Sit, right here with me—your Blundstones up on the balcony wire and my father’s honey-coloured whiskey in your glass. You’re on the decking of our Christmas Hills house, the Yarra Valley stretching out like patchwork between your knees. My hands, freshly freckled, shield my face from January sun as Mum, shining, listens to a radio hum inside—her hennaed hair tied back off her face. Yell out if you want food, she calls, and you look up at me like you’ve won something well deserved—your smile not yet pyrite and your stubble somehow still pulling at my spine, not quite as tall then as it later became.

 

Cotton-backed curtains and knitted limbs: we sleep quietly in this unburned house, still untouched by the disasters, natural and otherwise, we’ve seen on the news. Before bed, the port-coloured couch holds us, lighter then, as we flick through channels like we’re flipping tea-stained catalogues of someone else’s beige-rendered, suburban-same home. Not this one, though, with wasps in the walls and its eight-foot reclaimed doors. We overcook toast in its taffy-wood kitchen, a smoke alarm trill sending a crimson cloud of rosellas fleeing. You, you jump too.
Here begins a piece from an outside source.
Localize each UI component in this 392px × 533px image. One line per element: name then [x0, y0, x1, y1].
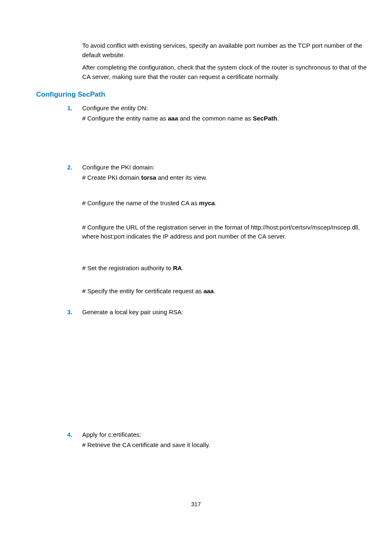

No, you’re not used to the burrs in your socks and the dust in the air. But Ali, you say, your mint-menthol breath meeting my own, I’ve never felt so at home.

 

This house will burn soon, bushfire blue; the colours of bruised thighs, of eucalypt gas, of June sky. The leftovers, crumbled concrete and soft grey ash, will eventually go. People passing, years from now, will never know; the new house won’t seem like a replacement one. Neighboured by silver sprouting wattle and Mountain Ash, regrown—it will again be a home. So just lay with me now, quietly, in this forgotten house like you used to—your hand on my hip and some faded cotton t-shirt, or other, rolled up under our necks. The ceiling above us is knotted pine, not yet burned. Glow-in-the-dark stars and many moons still gleam their soft phosphorescence, stuck on long ago.

 

Streetlights, lamplights, pleading phones: the nights are brighter than usual, those first few nights without walls. I walk through our burned home in my half-awake dreams—up the stairs with their badly stapled carpet, through front yard of grevillea and purple agapanthus, overgrown, then back inside, down the photo-lined hall. Linen cupboards of dip-dyed tablecloths, bedroom drawers of explorer socks, baby teeth and the carefully illustrated letters Dad wrote Mum, years ago. Journals printed with coffee cup crescents, a puppy-chewed table leg—those small stories will soon disappear as the February wind carries ashes to the valley below. That first love for me, second for you—it will also be blown.

 

But here we are again, years ago, before it all goes. Your still-familiar feet up on the balcony wire and the valley stretching out below. Be with me, just quietly now, before the fire comes and you start to look at me like the news. We still have the Currawong calls and the photos, lining the halls. I can still feel the scratch of your cheek on my own. The aftermath of it all is just around the bend: bushfire black—the colour of bruised eyes, of chemical smoke, that dark shade of your last, defeated sigh.

 

So let me learn something from the acres of ash, from the cicada-like shells of the burnt out Holdens lining our road. I am one of the walkers, surveying the colourless things of Skyline Road: home. There is something like freedom in every letterbox, licked, in the calls you stopped making on your Samsung phone. These are the things that have let me know, now, that it’s okay—things will go.